German bunds face a potentially poisonous cocktail of resurgent inflation and wage increases which could hit home later this year, Kames Capital’s David Roberts has warned.
Roberts, the head of fixed income at Kames and co-manager of funds including the £720m* Kames Strategic Bond fund, said while yields on German bunds could decline further towards zero in the very near term, on any reasonable timeframe the bonds faced very serious headwinds.
“If you look at bunds in anything other than the shortest possible timescale, the risk becomes very clear,” Roberts said.
“The bonds are potentially poisonous on a 6-month view, for example, once near-term deflationary pressures subside. We are seeing increasing evidence of wage pressures in core Europe starting to crop up, and if you were to remove the European Central Bank (ECB) core bonds would be materially higher.”
Bund yields are currently trading below 0.2%, having dived from over 1.5% a year ago, as the threat of deflation and a lack of growth combined to convince investors of the need to protect their portfolios by focusing on safe haven German debt.
Now, with the ECB launching its own form of quantitative easing, investors feel comfortable yields can continue to move lower.
However, Roberts said the trade now looked far too risky for investors.

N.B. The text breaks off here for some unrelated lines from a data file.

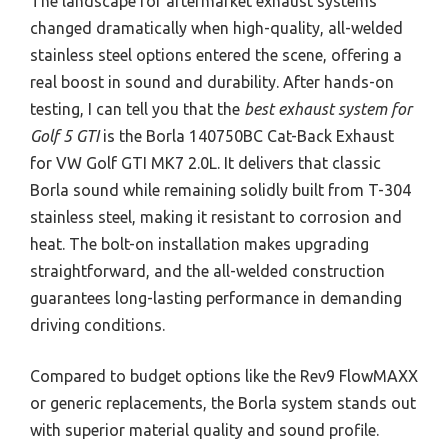
The landscape for aftermarket exhaust systems
changed dramatically when high-quality, all-welded
stainless steel options entered the scene, offering a
real boost in sound and durability. After hands-on
testing, I can tell you that the
best exhaust system for
Golf 5 GTI
is the Borla 140750BC Cat-Back Exhaust
for VW Golf GTI MK7 2.0L. It delivers that classic
Borla sound while remaining solidly built from T-304
stainless steel, making it resistant to corrosion and
heat. The bolt-on installation makes upgrading
straightforward, and the all-welded construction
guarantees long-lasting performance in demanding
driving conditions.
Compared to budget options like the Rev9 FlowMAXX
or generic replacements, the Borla system stands out
with superior material quality and sound profile.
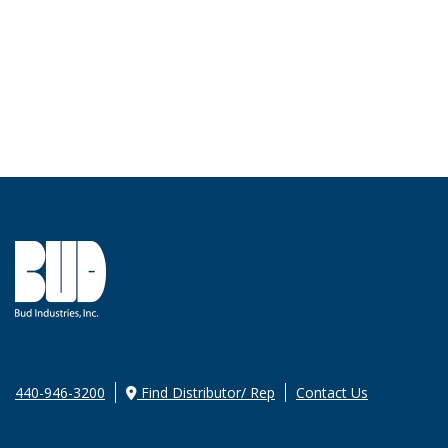
440-946-3200
Find Distributor/ Rep
Contact Us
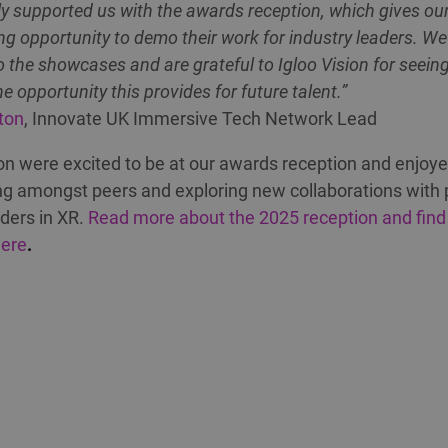
y supported us with the awards reception, which gives our 
g opportunity to demo their work for industry leaders. We
o the showcases and are grateful to Igloo Vision for seein
he opportunity this provides for future talent.”
ton
, Innovate UK Immersive Tech Network Lead
ion were excited to be at our awards reception and enjoy
g amongst peers and exploring new collaborations with 
aders in XR.
Read more about the 2025 reception and find
here
.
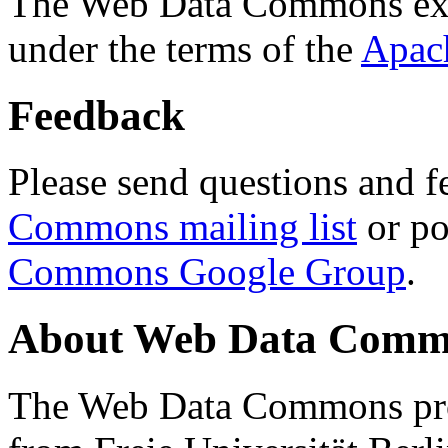
The Web Data Commons ext
under the terms of the
Apac
Feedback
Please send questions and f
Commons mailing list
or po
Commons Google Group
.
About Web Data Commo
The Web Data Commons proj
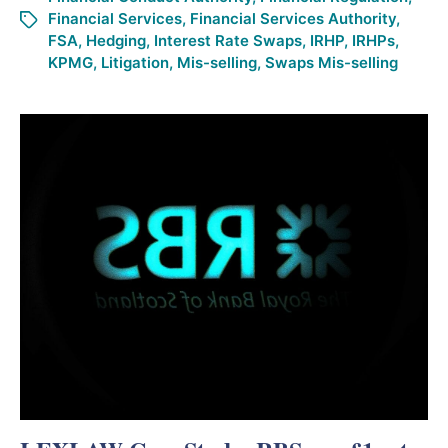
Financial Services
,
Financial Services Authority
,
FSA
,
Hedging
,
Interest Rate Swaps
,
IRHP
,
IRHPs
,
KPMG
,
Litigation
,
Mis-selling
,
Swaps Mis-selling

He noted some internal forecasts from ECB staff have CPI inflation in Europe back above target in 2017, while a weaker euro and a marginal recovery in commodity prices in the last few weeks could see inflation return faster than expected.
“What we seeing is a potentially dangerous cocktail for bunds brewing in Europe, and investors need to be aware of this,” Roberts said.
“If the signs of a structural improvement across parts of the Eurozone continue, then we expect yields on 10-year bunds will be back above 50bps in six months’ time, and possibly close to 1% by the end of 2015 if other central banks such as the US Federal Reserve start to raise rates.”
While Roberts said investors should not stand in the way of QE in Europe, he noted how yields on other safe havens moved back out once QE was instigated and growth returned.
With yields so low on bunds in particular, he therefore said any move down from current levels should be used as an opportunity to take profits and close out any exposure.
“Bunds look like a definite short at these levels, and any move lower in yields in the very near term should be used as an opportunity to take profits from a trade which is now far too long in the tooth,” he said.
“While the ECB is happy to purchase bonds for now, if these nascent signs of structural reform in Spain, Portugal and Italy gain traction and help the economy to recover, Draghi will stop buying, and yields will blow out to more realistic levels.”